DNA hybridization: techniques for chromosomal tests
Fluorescence in situ hybridization (FISH) is a cytogenetic technique that uses fluorescent probes to detect deletions and duplications in DNA sequences or chromosomes. The term ‘cytogenetics’ is used to describe the branch of Genetics that studies the structure and function of the human cell, especially the chromosomes. It was developed in the early 1980s by biomedical researchers to refine specific features of DNA for use in genetic counseling, medicine, and species identification. FISH is also used to detect specific RNA (ribonucleic acid) targets in human cells, tissue samples, and tumor cells.
To understand fluorescence in situ hybridization, we need to understand a bit about DNA and chromosomes.
Chromosomes are structures within the cells of the human body that contain the DNA (deoxyribonucleic acid) or genetic coding that tells the body its development and functions. The human body has 46 chromosomes, arranged in 23 pairs; each pair has one chromosome from each parent arranged sequentially from number 1 to 22. The last pair of chromosomes determines gender: XX for girls and XY for boys. Cytogenetic or chromosomal testing is done when it is necessary to identify changes in the number and structure of genetic material and look for gains (duplications) and losses (deletions) to understand birth defects, developmental abilities, and disabilities in humans. .
Scientists and clinical researchers view and study chromosomes under a microscope through a process of staining and magnification. This helps them look for changes by studying the banding patterns and shapes of chromosomes; if there are large changes, imbalances, and rearrangements (also known as duplications and deletions) involving part or all of the chromosome, these can be seen. However, even small gains and losses of genetic material are of great importance, and sometimes even the most experienced and trained clinical scientists can miss these small changes through routine chromosome testing.
This is where fluorescence in situ hybridization (FISH) comes into play. It uses a chemical that glows (fluorescence) to detect the specific area of a chromosome that needs to be studied. Using a special microscope, a scientist can identify if there are duplications and deletions of DNA material. The technique uses fluorescently labeled probes attached complementary to specific parts of DNA strands, which when heated ‘denature’ or break, allowing the probes to ‘hybridize’ to their complementary DNA sequence. In simple terms, the probe will bind (hybridize) to the sample if there are any genetic mutations present in the DNA material; if there isn’t one, it won’t.
So now we understand that with ‘hybridization’, we can detect the absence of the presence of specific genetic mutations on the chromosomes that could help detect a disability, illness or disease.
Cell line authentication
A ‘cell line’ is used for biological research and experimentation. These are products of ‘immortal cells’ such as cancer cells that can perpetuate indefinite division, as opposed to regular cells that can divide up to about 50 times. These ‘immortal cells’ are extremely useful because they are readily available as a research product in laboratories and do not require ‘cell harvesting’, which is acquiring tissue from a human donor each time a laboratory needs cells for research.

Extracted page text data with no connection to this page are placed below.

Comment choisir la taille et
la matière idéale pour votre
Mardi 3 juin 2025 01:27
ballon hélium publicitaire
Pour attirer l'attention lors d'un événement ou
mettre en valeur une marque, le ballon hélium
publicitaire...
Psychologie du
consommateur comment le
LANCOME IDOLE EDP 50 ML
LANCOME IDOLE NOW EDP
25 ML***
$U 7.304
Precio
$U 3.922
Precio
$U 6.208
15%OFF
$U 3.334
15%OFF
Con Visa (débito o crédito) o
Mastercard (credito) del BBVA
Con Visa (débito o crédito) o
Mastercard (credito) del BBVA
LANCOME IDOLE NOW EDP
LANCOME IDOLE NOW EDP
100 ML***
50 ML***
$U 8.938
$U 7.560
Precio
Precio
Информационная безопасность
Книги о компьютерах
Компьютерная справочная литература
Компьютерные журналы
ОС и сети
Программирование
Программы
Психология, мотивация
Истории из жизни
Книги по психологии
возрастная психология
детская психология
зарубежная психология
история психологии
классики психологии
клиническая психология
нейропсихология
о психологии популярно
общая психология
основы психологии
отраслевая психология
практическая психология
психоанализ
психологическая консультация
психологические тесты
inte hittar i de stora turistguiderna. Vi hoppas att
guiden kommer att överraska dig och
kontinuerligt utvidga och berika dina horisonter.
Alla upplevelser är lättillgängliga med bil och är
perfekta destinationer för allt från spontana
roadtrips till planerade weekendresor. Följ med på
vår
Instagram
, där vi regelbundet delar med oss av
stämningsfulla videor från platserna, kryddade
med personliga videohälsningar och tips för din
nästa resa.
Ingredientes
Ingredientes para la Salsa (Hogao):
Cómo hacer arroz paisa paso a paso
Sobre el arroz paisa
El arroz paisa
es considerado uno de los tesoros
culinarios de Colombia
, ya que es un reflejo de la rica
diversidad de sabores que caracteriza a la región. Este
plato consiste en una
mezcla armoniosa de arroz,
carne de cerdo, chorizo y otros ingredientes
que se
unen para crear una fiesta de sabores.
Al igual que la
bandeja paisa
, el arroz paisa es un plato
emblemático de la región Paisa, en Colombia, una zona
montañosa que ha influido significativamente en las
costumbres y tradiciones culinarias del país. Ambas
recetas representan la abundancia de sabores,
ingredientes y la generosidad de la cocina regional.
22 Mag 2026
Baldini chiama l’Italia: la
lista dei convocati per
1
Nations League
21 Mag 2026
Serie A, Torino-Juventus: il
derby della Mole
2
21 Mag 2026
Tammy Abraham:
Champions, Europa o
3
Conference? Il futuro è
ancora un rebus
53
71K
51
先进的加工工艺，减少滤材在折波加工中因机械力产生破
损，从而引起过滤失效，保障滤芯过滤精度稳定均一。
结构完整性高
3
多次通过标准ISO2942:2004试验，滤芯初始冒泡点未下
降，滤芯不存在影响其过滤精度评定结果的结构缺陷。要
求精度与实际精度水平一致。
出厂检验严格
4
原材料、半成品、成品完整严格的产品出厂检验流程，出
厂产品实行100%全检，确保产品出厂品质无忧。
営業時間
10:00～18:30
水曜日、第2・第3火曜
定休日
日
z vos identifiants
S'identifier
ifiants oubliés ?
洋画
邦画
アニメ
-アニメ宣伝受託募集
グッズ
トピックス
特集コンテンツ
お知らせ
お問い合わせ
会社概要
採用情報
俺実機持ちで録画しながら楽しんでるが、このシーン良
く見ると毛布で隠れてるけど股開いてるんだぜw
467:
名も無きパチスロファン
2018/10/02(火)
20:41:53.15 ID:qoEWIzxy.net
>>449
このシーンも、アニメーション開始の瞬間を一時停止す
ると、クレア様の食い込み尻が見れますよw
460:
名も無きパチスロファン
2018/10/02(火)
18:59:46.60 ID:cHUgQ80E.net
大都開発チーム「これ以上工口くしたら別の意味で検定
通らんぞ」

Cell lines are the most important factors to study tumor biology, especially under laboratory conditions. However, the risks of cross-contamination and misidentification of cell lines in laboratories are quite high. Especially in investigations where the integrity of the results is paramount, reliable procedures for the authentication and identification of cell lines should be the main measures for quality control. By using multiplex fluorescence in situ hybridization and comparative genomic hybridization, genetic similarities between cultured cell lines and corresponding tumor tissues can be revealed.
Extensive and well-documented reviews of preventive measures and cases show that the three most useful methods for authentication and identification of cell lines are:
1. Karyology – basic karyotyping, special karyotyping, marker chromosomes, G and C chromosomal banding, and fluorescent in situ hybridization.
2. Isoenzymes: extraction of proteins and isoenzymes, separation and identification of patterns and application to the identification between species.
3. DNA Fingerprinting: DNA profiling and base sequences, use of automated sequencing, and detection of fluorescent labels.